13h : Un groupe de 3 hommes rentre dans la salle d’attente. Des russes. Un vrai cliché de mauvais film : L’un arborant fièrement une croix gammée tatouée sur la cheville ; un autre avec une chevalière énorme au doigt. Ils surveillaient le couloir et se relayaient. Un était posté à l’entrée de la salle d’attente, l’autre faisait des allers-retours dans le couloir… Visiblement ils attendaient quelqu’un mais je ne suis pas sûr qu’ils lui veuillent du bien…
13h30 : Une infirmière vient me prendre ma température dans l’oreille ; me mets un bracelet et m’explique qu’ils ont eu du retard avec le nettoyage des chambres alors une fois que je serais installée tout va s’enchainer alors elle prend de l’avance. Je lui donne tous mes résultats d’analyse.
13h45 : On m’emmène dans ma chambre. Enfin ! Là, on me file le kit de l’opéré à savoir une charlotte, une blouse, des chaussons et une culotte. J’ai à peine le temps de dire au revoir à mon mari, d’enfiler ces merdes qu’on me dit qu’il faut faire un aérosol car je suis fumeuse et ça va m’ouvrir les bronches. On me colle un masque sur la tronche et je me retrouve seule avec tout ça.
14h : Deux infirmiers rentrent dans la chambre et me disent qu’on descend au bloc. Ok ! Je ne suis à moitié à poil mais je reste digne. J’enfile ma charlotte, me cale dans le lit et roulez jeunesse !
14h05 : On me parque dans un coin, des gens me parlent – tous en même temps – et me posent pleins de questions. J’ai envie de pleurer.
14h15 : This is the time.

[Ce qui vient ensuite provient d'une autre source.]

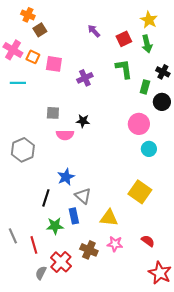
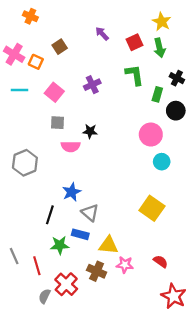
brown square: (40, 30) -> (60, 47), moved
pink square: (54, 64) -> (54, 92), moved, turned 30
blue rectangle: (74, 216) -> (80, 234), turned -63
yellow triangle: (109, 218) -> (108, 245), moved

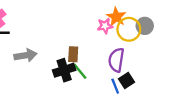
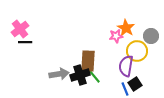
yellow circle: (129, 29) -> (137, 51), moved
brown rectangle: (73, 54) -> (88, 61), size x1.5
gray arrow: (25, 55) -> (59, 74), moved

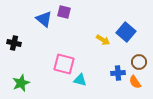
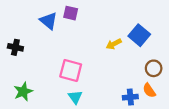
yellow arrow: (103, 40) -> (114, 44), turned 120
blue cross: (118, 73) -> (130, 97), moved
cyan triangle: (80, 80) -> (75, 97), moved, turned 40

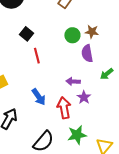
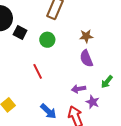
black square: (26, 34) -> (20, 32), moved
green circle: (72, 35) -> (47, 40), moved
green arrow: (107, 74) -> (107, 82), moved

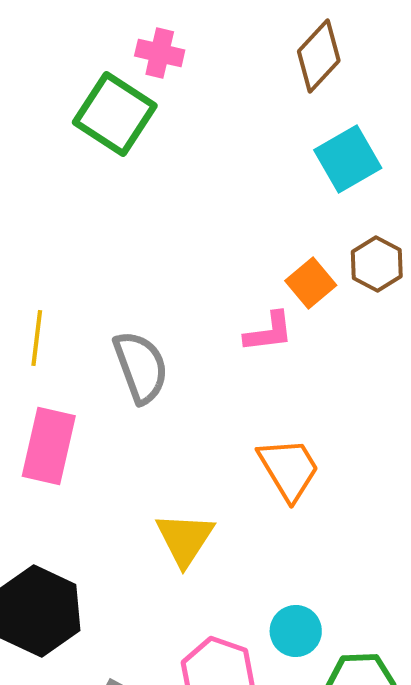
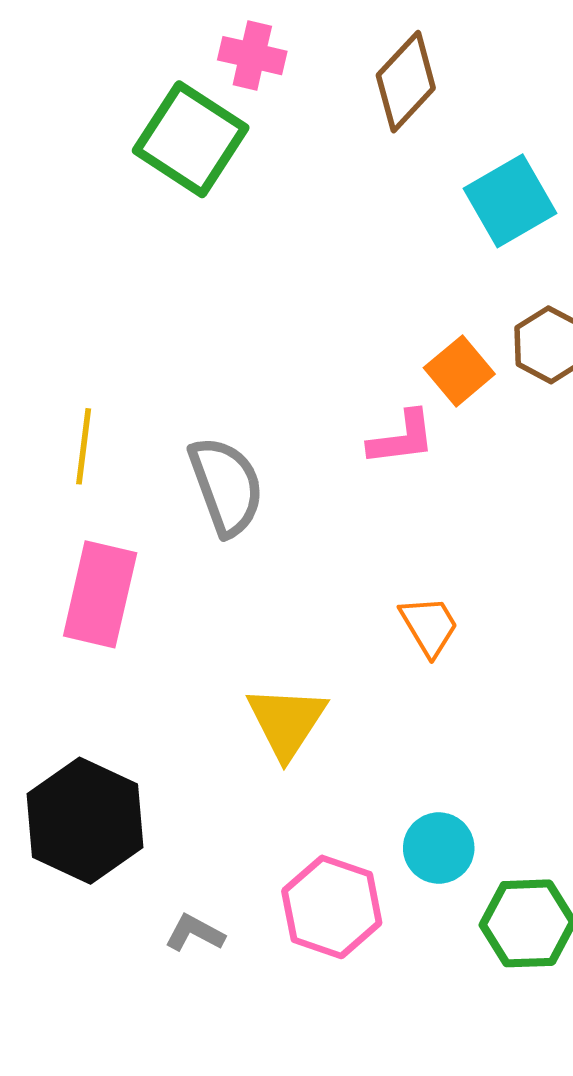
brown diamond: (319, 56) -> (406, 82), moved
orange trapezoid: (289, 469) -> (429, 626), size x0.7

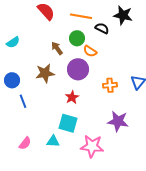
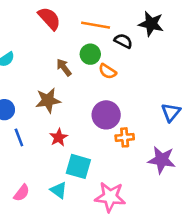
purple circle: (78, 69) -> (106, 115), moved
orange cross: (110, 85) -> (125, 137), moved
red star: (72, 97) -> (59, 137), moved
purple star: (118, 121) -> (162, 160), moved
cyan triangle: (53, 141) -> (59, 190), turned 32

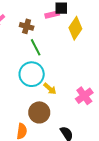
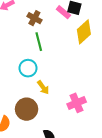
pink rectangle: (52, 15) -> (63, 12), turned 40
cyan circle: (32, 74) -> (28, 68), size x0.7

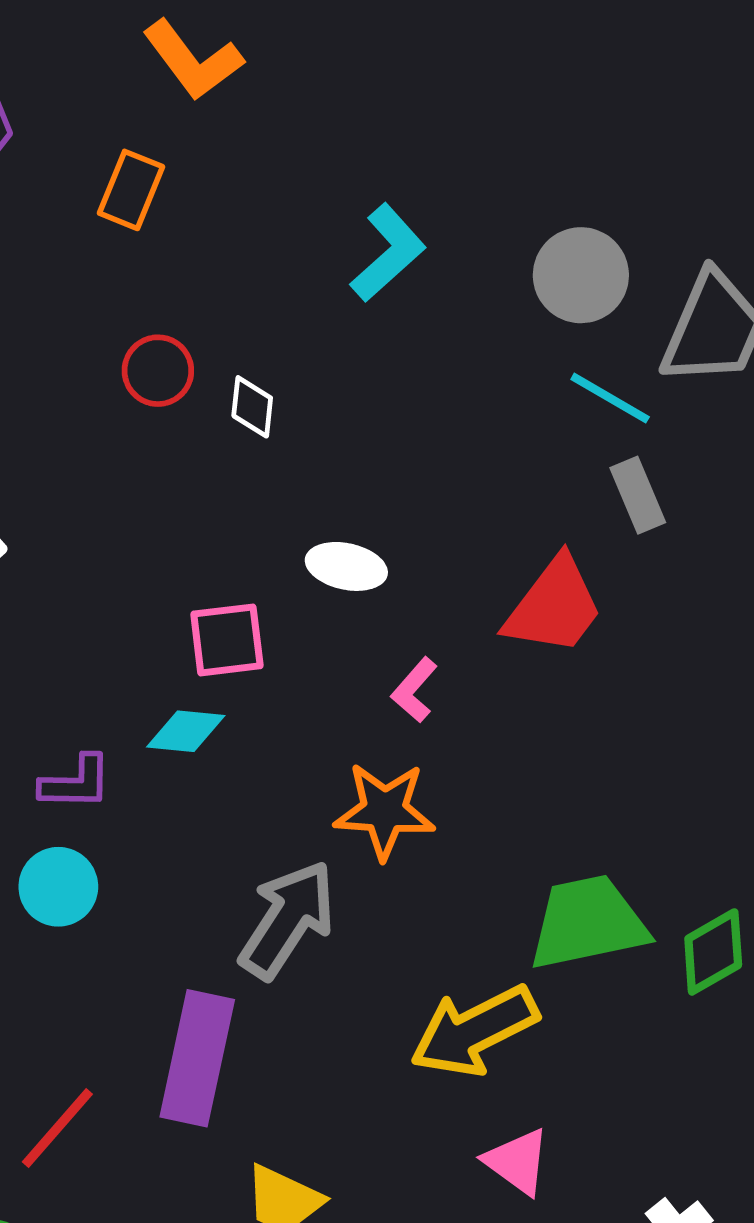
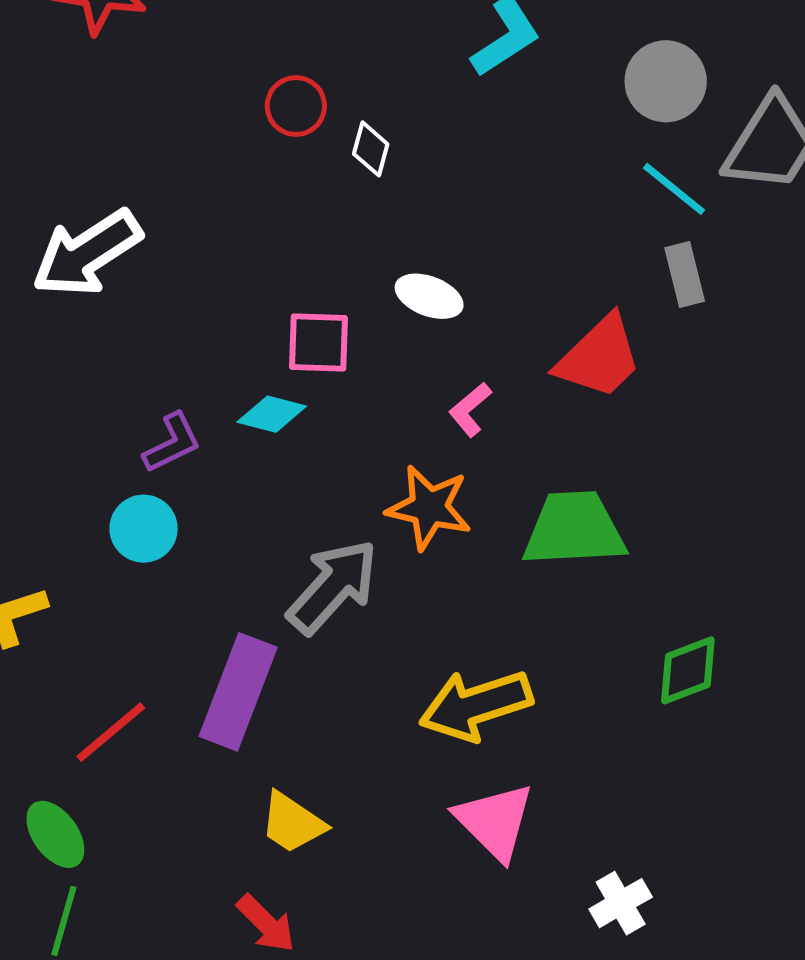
purple L-shape: (76, 783) -> (172, 443), turned -36
green trapezoid: (588, 923) -> (574, 529), moved
pink triangle: (517, 1162) -> (495, 821), size x1.4

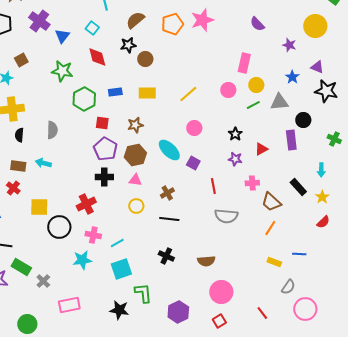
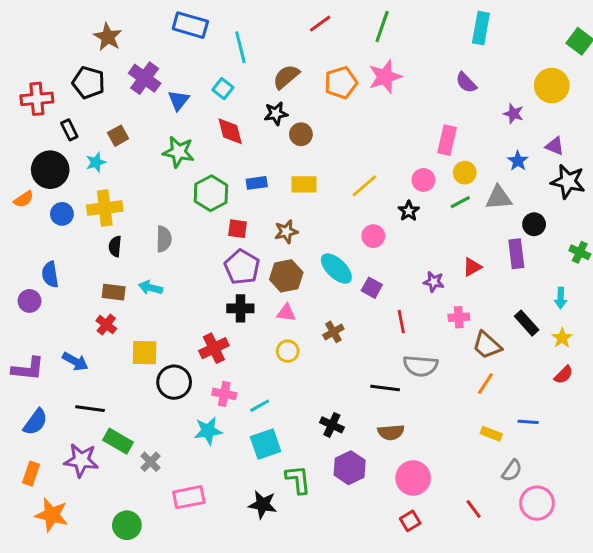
black star: (235, 134) -> (409, 211), moved
black line: (169, 219) -> (385, 388), moved
purple hexagon: (178, 312) -> (350, 468), moved

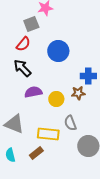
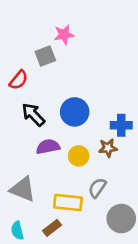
red semicircle: (23, 44) -> (19, 80), moved
blue circle: (58, 51) -> (75, 112), moved
gray semicircle: (70, 123) -> (97, 188), turned 56

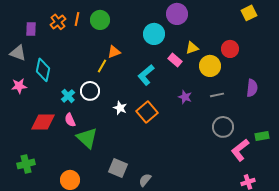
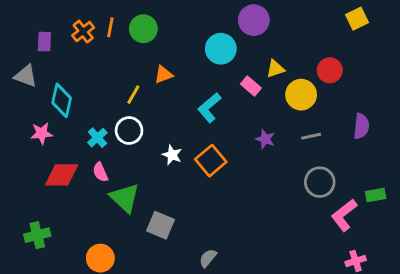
yellow line: (102, 66) -> (133, 95), moved
pink star: (19, 86) -> (42, 133), moved
gray square: (118, 168) -> (161, 225), moved

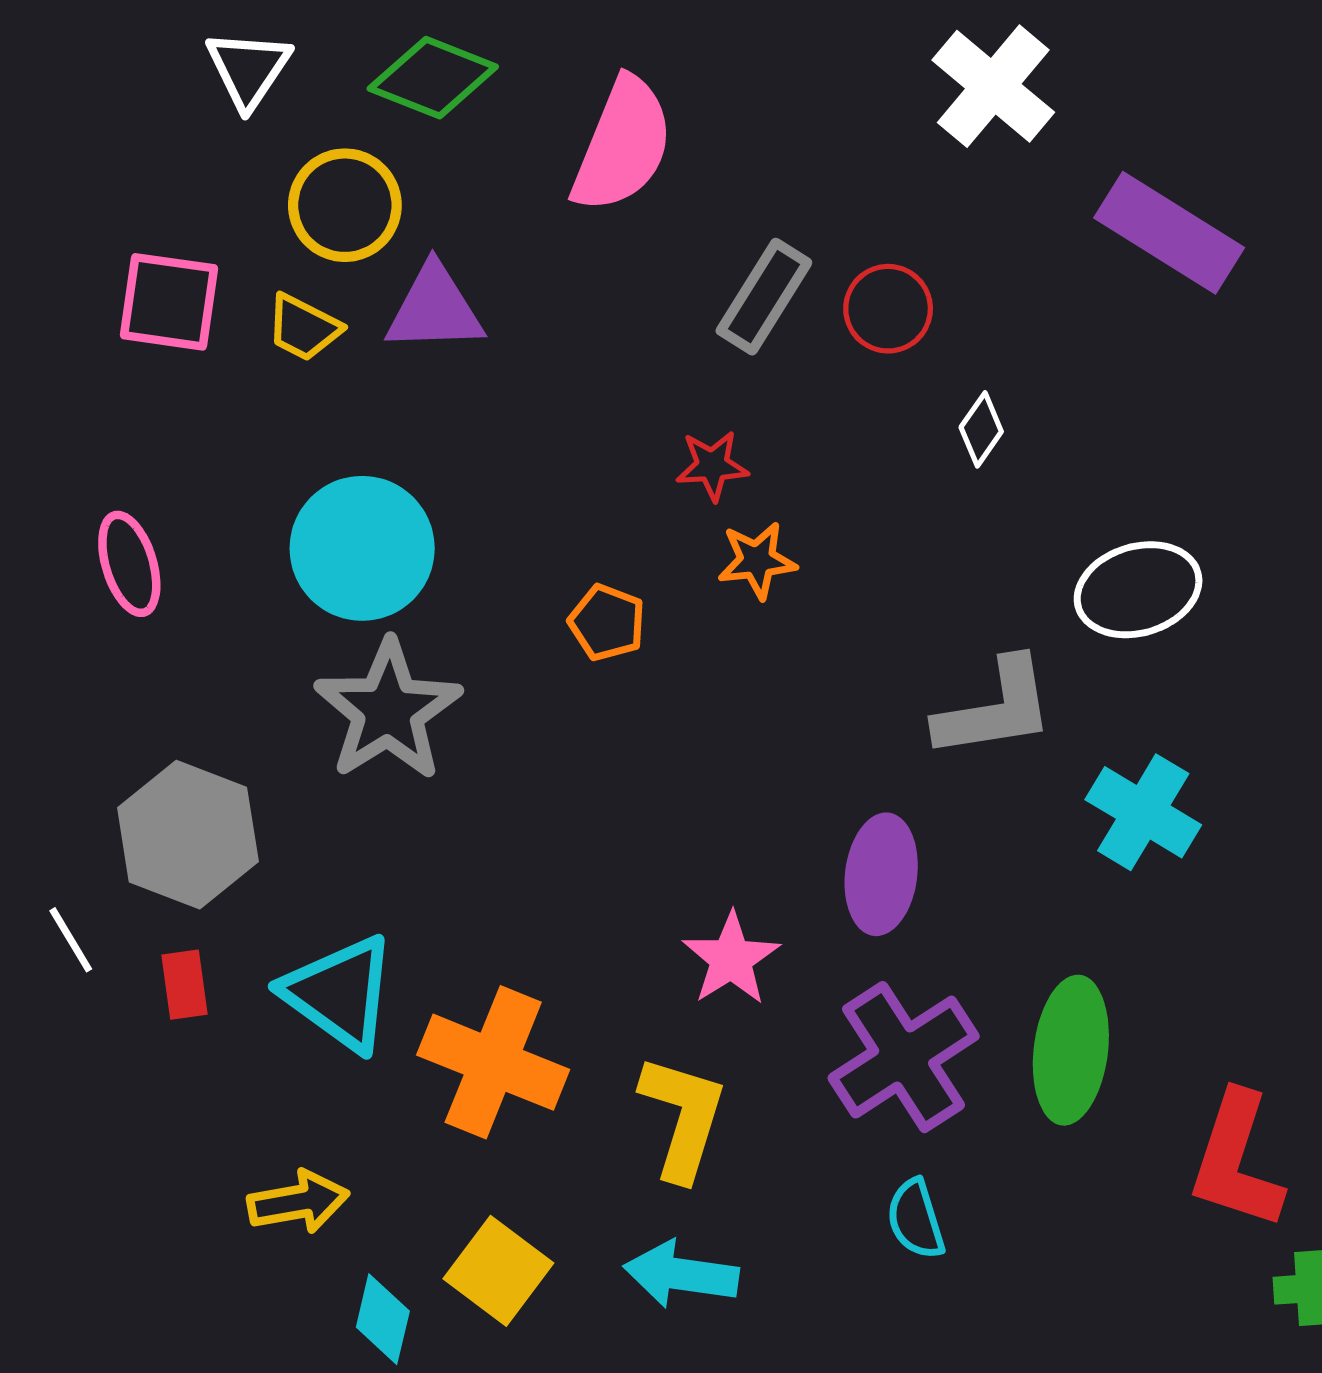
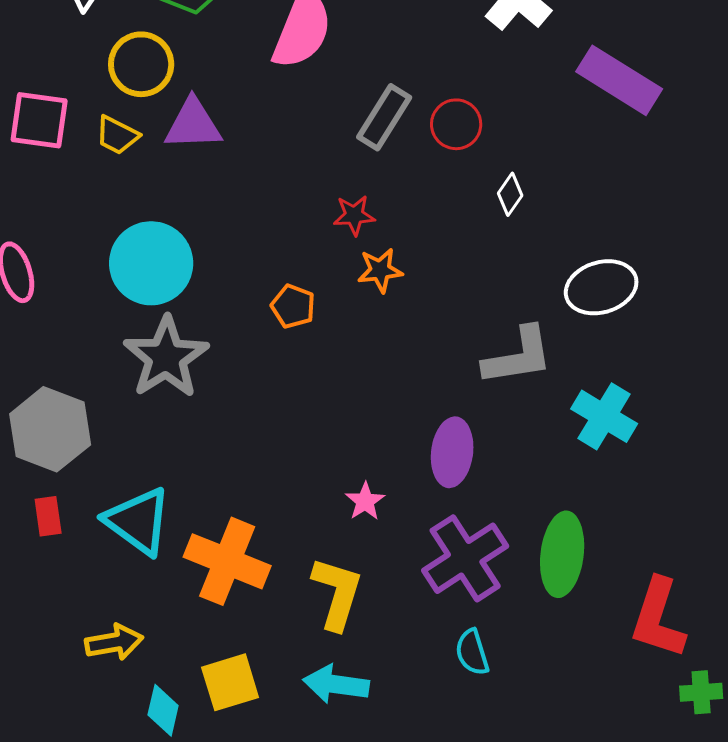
pink star: (731, 959) -> (365, 501), size x0.7
yellow square: (498, 1271) -> (230, 682), turned 36

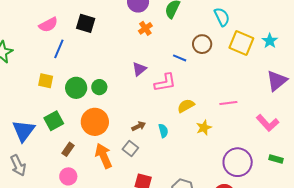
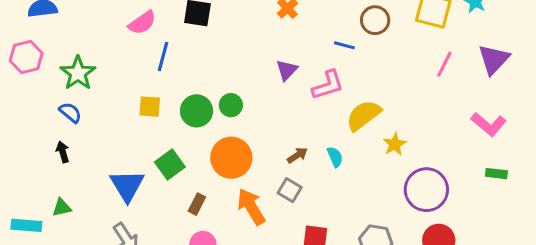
pink line: (228, 103) -> (444, 64), moved, turned -48
yellow semicircle: (186, 106) -> (364, 115), size x1.4
green rectangle: (276, 159) -> (496, 174), moved
purple circle: (238, 162) -> (426, 190), moved

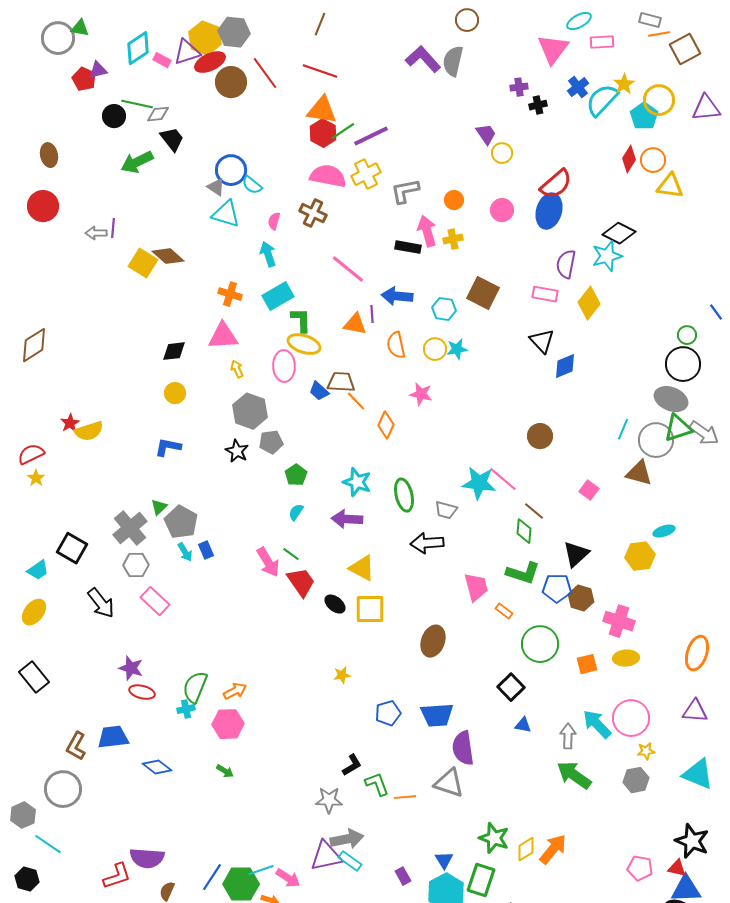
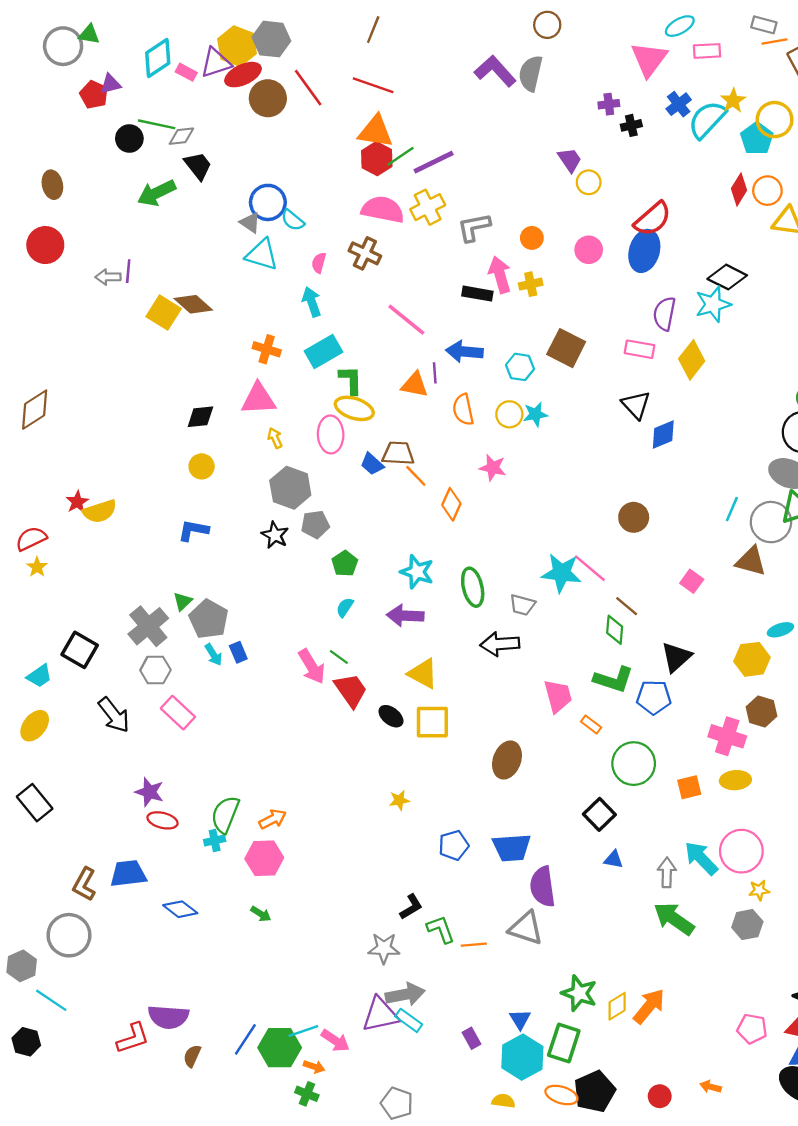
brown hexagon: (581, 598) -> (762, 711), moved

On me demande de me lever et de marcher jusqu’à la table d’opération parce qu’il n’y avait pas la place de manipuler le lit dans le couloir. Je m’installe donc sur le siège de torture. J’ai envie de pleurer. Mais l’anesthésiste est beau et adorable (j’ai bien fait de m’épiler !) et les infirmières sont des anges. Ils m’installent confortablement, essaye de me faire rire. Dave passe en fond musical, puis çà enchaine avec du Mylène Farmer et la musique « Libertine ». J’ai trouvé ça drôle. Et là j’entends « Allez, on va décoller. Pensez à un truc génial ». Je n’en ai même pas eu le temps que je me suis sentie engourdi de partout puis plus rien.
16h : Je me réveille en chialant. C’est normal, à chaque anesthésie générale, quand je me réveille je chiale. J’ai la gorge en feu, un goût de plastique dégueulasse en bouche, le nez qui coule. On vérifie mes constantes. Ma gynéco vient me parler : je crois me rappeler qu’elle me dit de ne pas m’inquiéter ce ne sont pas des polypes mais plutôt un fibrome ; que la conisation du col s’est bien passée. Mais j’étais dans le gaze et sans mes lunettes alors c’est flou.
16h10 : On me remonte dans ma chambre et on me file une collation. On me dit que je sortirais à 17h que je peux appeler mon mari pour lui dire de venir. Ce que je fais instantanément.
16h20 : Mon mari passe la tête par la porte. Oui il a roulé un peu vite pour venir !
16h30 : On vient me donner ma fiche de sortie, me retirer la perfusion et me donner les dernières instructions.
16h40 : Je me rhabille avec l’aide de mon mari car je tangue un peu
16h50 : Je me casse !

De retour à la maison je n’ai le droit de rien faire sous peine de me faire engueuler par mon mari. Trois jours d’arrêt m’ont été obligatoirement prescrits. Alors j’ai profité de cette convalescence pour dormir et me reposer. J’avoue que j’étais un peu à l’ouest. Le lundi suivant j’ai repris le travail, ça a été un peu difficile. Mais pas de douleurs donc c’était supportable.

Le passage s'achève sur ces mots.